[Search for users] [Overall Top Noters] [List of all Conferences] [Download this site]

Conference cookie::archive_backup

Title:Archive/Backup
Moderator:COOKIE::MHUAIG
Created:Wed Sep 08 1993
Last Modified:Fri Jun 06 1997
Last Successful Update:Fri Jun 06 1997
Number of topics:479
Total number of notes:2283

477.0. "RDEV 4.1a server inactivity timer timeout explanation ?" by PRSSOS::FONDI () Thu Jun 05 1997 07:39

RDEV 4.1a server inactivity timer timeout causes ABS remote backup to fail 

ABS OpenVMS Clients Server Configuration, all nodes are Alpha nodes.

   server ABS V2.1			remote nodes: 	Clients ABS V2.1
   VMS V6.2-1H3						VMS V6.2-1H3
   MDMS 2.8A						MDMS 2.8A
   RDEV 4.1a that serves a TL810 for remote nodes	RDEV 4.1a
   DECNET/OSI V6.2 ECO7			                DECNET/OSI V6.2 (no ECO)
 							or DECNET IV it depends
                                                        the client nodes.

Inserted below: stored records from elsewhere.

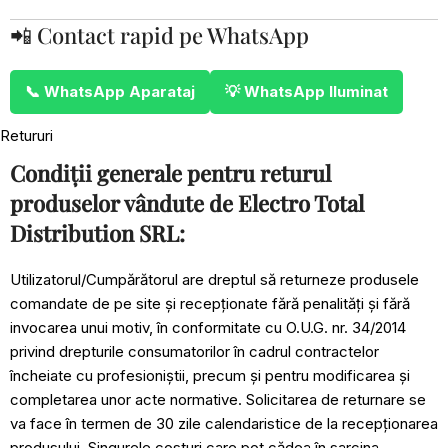
📲 Contact rapid pe WhatsApp
📞 WhatsApp Aparataj
💡 WhatsApp Iluminat
Retururi
Condiții generale pentru returul
produselor vândute de Electro Total
Distribution SRL:
Utilizatorul/Cumpărătorul are dreptul să returneze produsele
comandate de pe site și recepționate fără penalități și fără
invocarea unui motiv, în conformitate cu O.U.G. nr. 34/2014
privind drepturile consumatorilor în cadrul contractelor
încheiate cu profesioniștii, precum și pentru modificarea și
completarea unor acte normative. Solicitarea de returnare se
va face în termen de 30 zile calendaristice de la recepționarea
produsului. Singurele costuri care pot cădea în sarcina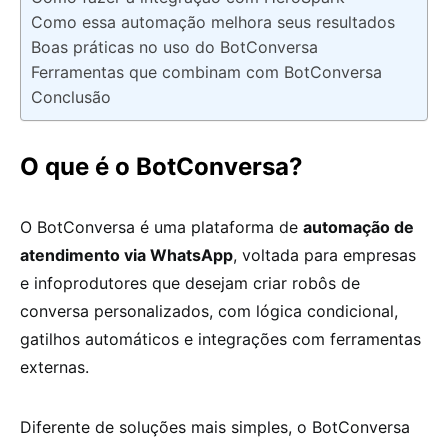
Como essa automação melhora seus resultados
Boas práticas no uso do BotConversa
Ferramentas que combinam com BotConversa
Conclusão
O que é o BotConversa?
O BotConversa é uma plataforma de
automação de
atendimento via WhatsApp
, voltada para empresas
e infoprodutores que desejam criar robôs de
conversa personalizados, com lógica condicional,
gatilhos automáticos e integrações com ferramentas
externas.
Diferente de soluções mais simples, o BotConversa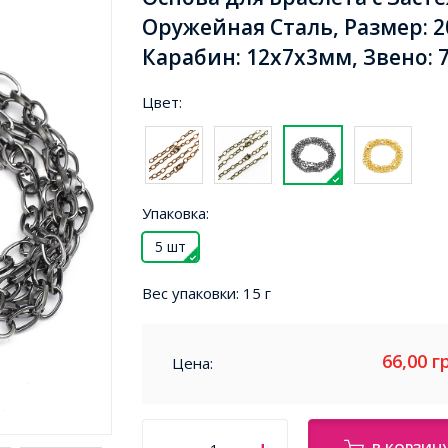
Оружейная Сталь, Размер: 2
Карабин: 12x7x3мм, Звено: 7
Цвет:
Упаковка:
5 шт
Вес упаковки:
15 г
66,00
г
Цена: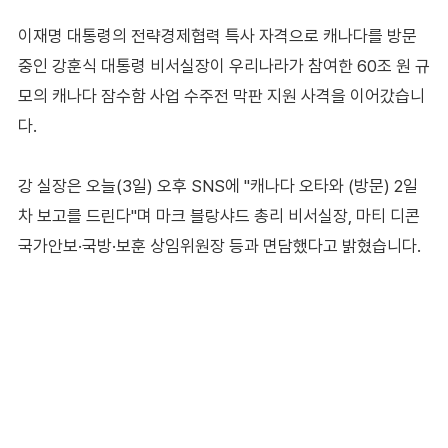
이재명 대통령의 전략경제협력 특사 자격으로 캐나다를 방문
중인 강훈식 대통령 비서실장이 우리나라가 참여한 60조 원 규
모의 캐나다 잠수함 사업 수주전 막판 지원 사격을 이어갔습니
다.
강 실장은 오늘(3일) 오후 SNS에 "캐나다 오타와 (방문) 2일
차 보고를 드린다"며 마크 블랑샤드 총리 비서실장, 마티 디콘
국가안보·국방·보훈 상임위원장 등과 면담했다고 밝혔습니다.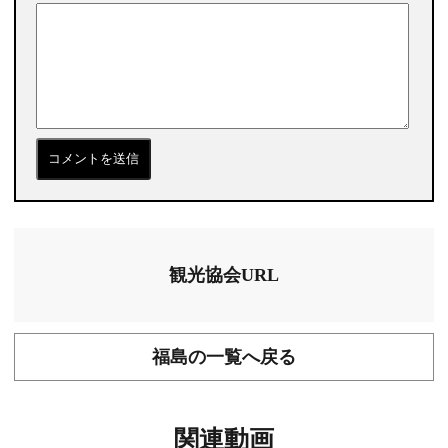
観光協会URL
福島の一覧へ戻る
関連動画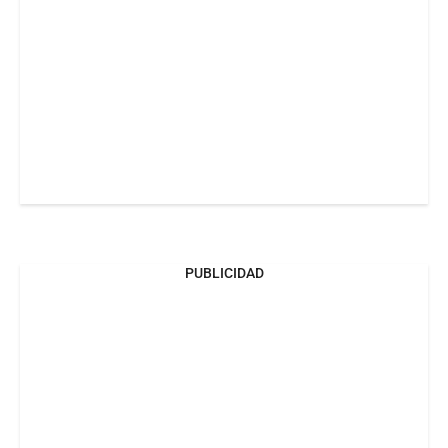
PUBLICIDAD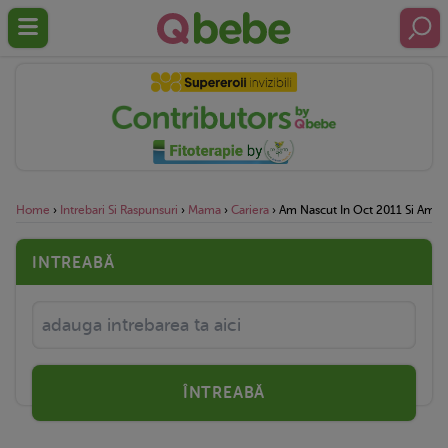
Home
›
Intrebari Si Raspunsuri
›
Mama
›
Cariera
›
Am Nascut In Oct 2011 Si Am In
INTREABĂ
ÎNTREABĂ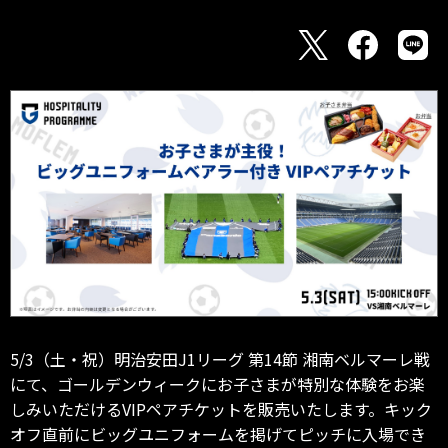
5/3（土・祝）明治安田J1リーグ 第14節 湘南ベルマーレ戦
にて、ゴールデンウィークにお子さまが特別な体験をお楽
しみいただけるVIPペアチケットを販売いたします。キック
オフ直前にビッグユニフォームを掲げてピッチに入場でき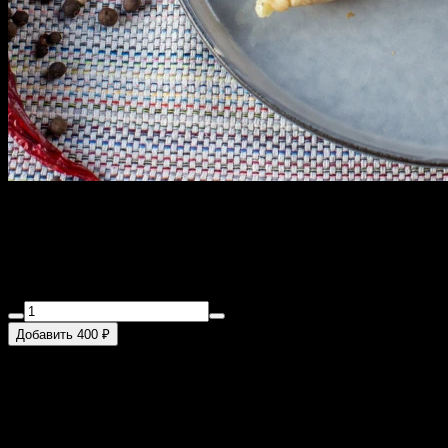
Хачапури на шампуре
350 г
Тесто, яйцо, сыр сулугуни
Добавить 400 ₽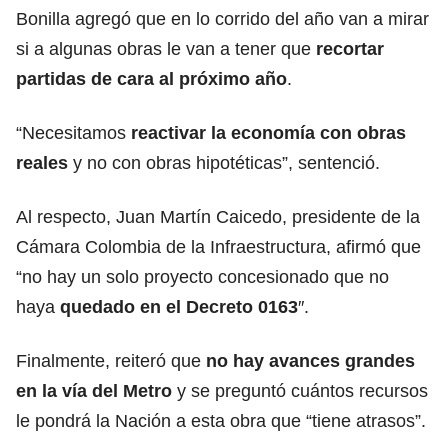
Bonilla agregó que en lo corrido del año van a mirar
si a algunas obras le van a tener que
recortar
partidas de cara al próximo año
.
“Necesitamos
reactivar la economía con obras
reales
y no con obras hipotéticas”, sentenció.
Al respecto, Juan Martín Caicedo, presidente de la
Cámara Colombia de la Infraestructura, afirmó que
“no hay un solo proyecto concesionado que no
haya
quedado en el Decreto 0163
″.
Finalmente, reiteró que
no hay avances grandes
en la vía del Metro
y se preguntó cuántos recursos
le pondrá la Nación a esta obra que “tiene atrasos”.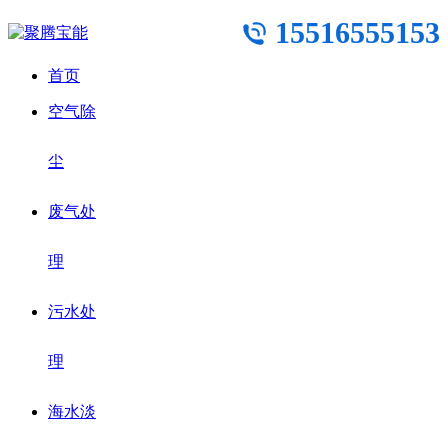
15516555153
首页
空气除
尘
废气处
理
污水处
理
海水淡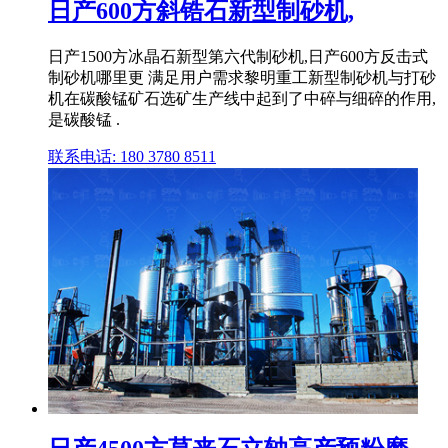
日产600方斜锆石新型制砂机,
日产1500方冰晶石新型第六代制砂机,日产600方反击式
制砂机哪里更 满足用户需求黎明重工新型制砂机与打砂
机在碳酸锰矿石选矿生产线中起到了中碎与细碎的作用,
是碳酸锰 .
联系电话: 180 3780 8511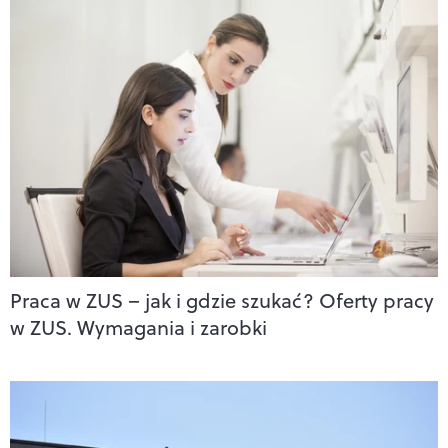
Praca w ZUS – jak i gdzie szukać? Oferty pracy
w ZUS. Wymagania i zarobki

Probleme: This customer uses ABS to save disks of each remote nodes to
********* the TL810 connected to the ABS server named LAVX06.
          Often remote backups from any remote nodes (phase 4 or 5)abnormaly 
          stops with
              %BACKUP-E-INVRECTYP, invalid record type in save set
THREAD #1:  %BACKUP-E-INVRECSIZ, invalid record size in save set
THREAD #1:  %BACKUP-F-WRITEERR, error writing LAVX08$RDEVA0:[]3JUN199720130855.
THREAD #1:  -SYSTEM-F-DEVOFFLINE, device is not in configuration or not 
            available

 In the following  LAVX06 is the server node
                   LAVX08 is one remote node (DECnet/OSI V6.2 no ECO) 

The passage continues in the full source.